The act of August 3, 1842 (4 Stat. 518, $6), confers upon the supreme court “full power and authority to prescribe and regulate and alter the forms of writs and other process to be used and issued in the district and circuit courts of the United States, and generally to regulate the whole practice of said courts.” In January term, 1845, the supreme court adopted a body of rules governing the United States courts in admiralty proceedings, and the portions of those rules before cited fully appoint the form of process used in this case. The question then is, does the existing law of New York, in connection with the act of congress of May 14, 1841, prevent the operation of the act of August 23, 1842, and the rules of the supreme court established under its provisions? The act of congress of May 14, 1841, at the time of its passage, took effect the same as if it had incorporated the state enactment of 1848. It thus interdicted the arrest and imprisonment of parties prosecuted in matters of contract and debt in this court, suits in admiralty being civil actions. Upon the same principle, the rules of the supreme court of 1845, are to be regarded as acquiring the force and effect of a positive enactment. Congress can legislate prospectively through the action of the supreme court as well as that of a state legislature. Manifestly then, the act of 1842, carried out by embodying the rules of the supreme court of 1845, repeals or suspends so much of the act of 1841, and its complement of state laws, as stand in contradiction to it. The latter law regulates the form and effect of admiralty process, and reinstates the power of arrest and imprisonment under it for debt. The law of New York, passed subsequent to the act of 1842, cannot supplant or suspend the provisions and effect of the latter, and restore those of the act of 1841, congress having, by the act of 1842, substituted the supreme court in place of state legislatures as the law-making power in the future regulation of the processes and practice of the courts, the action of the court under that power necessarily annuls all antecedents and subsequent control of the state laws over the subject. So long as the supreme court rules remain unchanged by the court or congress, they must supply the absolute law of practice over the subject.

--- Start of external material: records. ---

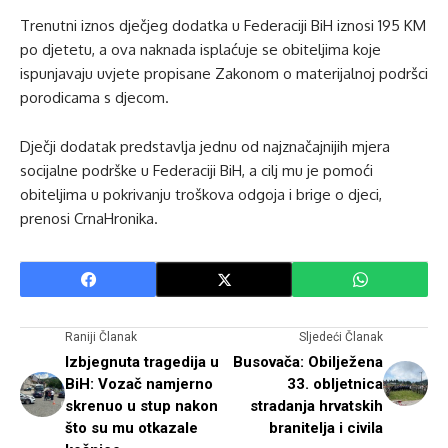
Trenutni iznos dječjeg dodatka u Federaciji BiH iznosi 195 KM
po djetetu, a ova naknada isplaćuje se obiteljima koje
ispunjavaju uvjete propisane Zakonom o materijalnoj podršci
porodicama s djecom.
Dječji dodatak predstavlja jednu od najznačajnijih mjera
socijalne podrške u Federaciji BiH, a cilj mu je pomoći
obiteljima u pokrivanju troškova odgoja i brige o djeci,
prenosi CrnaHronika.
Raniji Članak
Sljedeći Članak
Izbjegnuta tragedija u
Busovača: Obilježena
BiH: Vozač namjerno
33. obljetnica
skrenuo u stup nakon
stradanja hrvatskih
što su mu otkazale
branitelja i civila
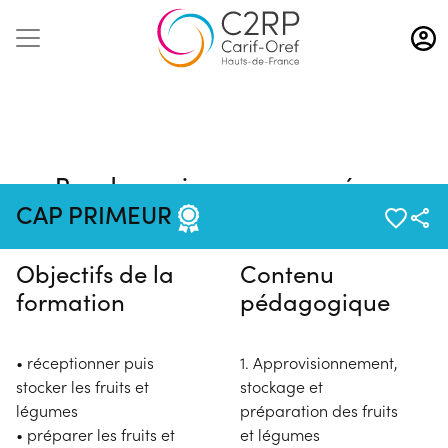
Aller
au
contenu
principal
Pas de session programmée en
ce moment
CAP PRIMEUR
Objectifs de la
Contenu
formation
pédagogique
• réceptionner puis
1. Approvisionnement,
stocker les fruits et
stockage et
légumes
préparation des fruits
• préparer les fruits et
et légumes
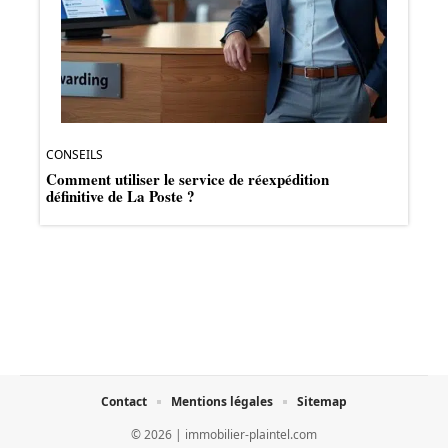
CONSEILS
Comment utiliser le service de réexpédition
définitive de La Poste ?
Contact
Mentions légales
Sitemap
© 2026 | immobilier-plaintel.com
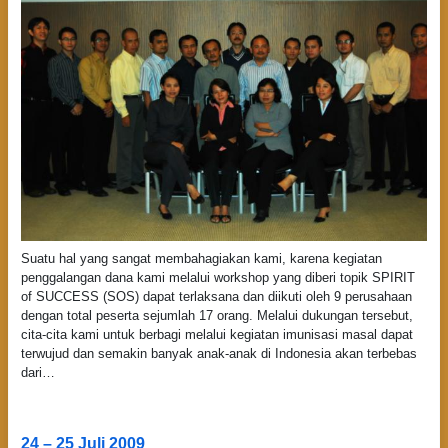
Suatu hal yang sangat membahagiakan kami, karena kegiatan
penggalangan dana kami melalui workshop yang diberi topik SPIRIT
of SUCCESS (SOS) dapat terlaksana dan diikuti oleh 9 perusahaan
dengan total peserta sejumlah 17 orang. Melalui dukungan tersebut,
cita-cita kami untuk berbagi melalui kegiatan imunisasi masal dapat
terwujud dan semakin banyak anak-anak di Indonesia akan terbebas
dari…
24 – 25 Juli 2009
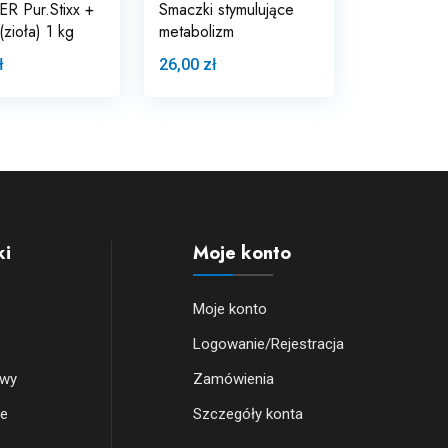
R Pur.Stixx +
Smaczki stymulujące
(zioła) 1 kg
metabolizm
ł
26,00 zł
ki
Moje konto
Moje konto
Logowanie/Rejestracja
owy
Zamówienia
we
Szczegóły konta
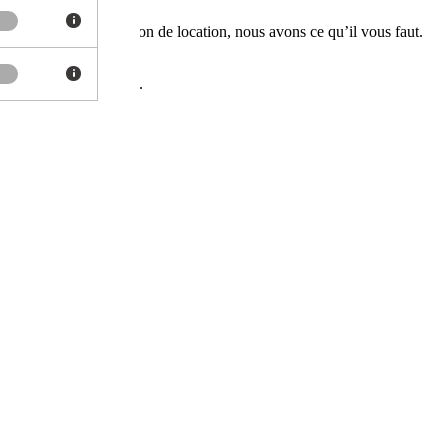
 un
crédit
ou une solution de location, nous avons ce qu’il vous faut.
ers la formule idéale.
ilité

I do not enter into the discussion whether, upon this construction of the act of 1842, the supreme court may not also extend to courts of law and equity, the same power to arrest and imprison on process, that is given in admiralty cases. The point is not before me for adjudication; and although that is a legitimate and forcible consideration on weighing the probable meaning and intent of congress in the entire provision, it is not in my judgment of such force as to justify me in holuing that the supreme court had misinterpreted their powers under the statute in relation to admiralty practice, or that the act of 1841 should be expounded to draw within its provisions cases clearly not covered by it at its enactment, and brought into existence by state legislation subsequent to the act of 1842, and the rules of the supreme court established under its authority. The known usage in the admiralty courts, up to the present time, to arrest for debt and hold to bail, or imprison for want of it, upon their processes, notwithstanding the acts of congress of 1839 and 1841, and the laws of state legislatures abolishing arrests and imprisonment for debt, is impressive evidence that congress acquiesced in the judgments of the courts, that those laws did not govern the practice in admiralty; more especially since the promulgation of the admiralty rules, in 1845, by the supreme court, in which the authority to arrest and imprison on admiralty process, was explicitly recognized and declared. And the practice having since been constant and open to arrest and imprison parties on mesne and final process, from the admiralty, it must be accepted that congress intended by the act of 1842, to place the regulation of this branch of practice under the direction of the supreme court, and not leave it subject to the changeable legislation of the states.

I accordingly pronounce against the motion on all the points raised, but they being of novelty and importance, the decision is without costs.

1 [Reported by Abbott Brothers.]

2 See, also, on this point Holmes v. Dodge [Case No. 6,637].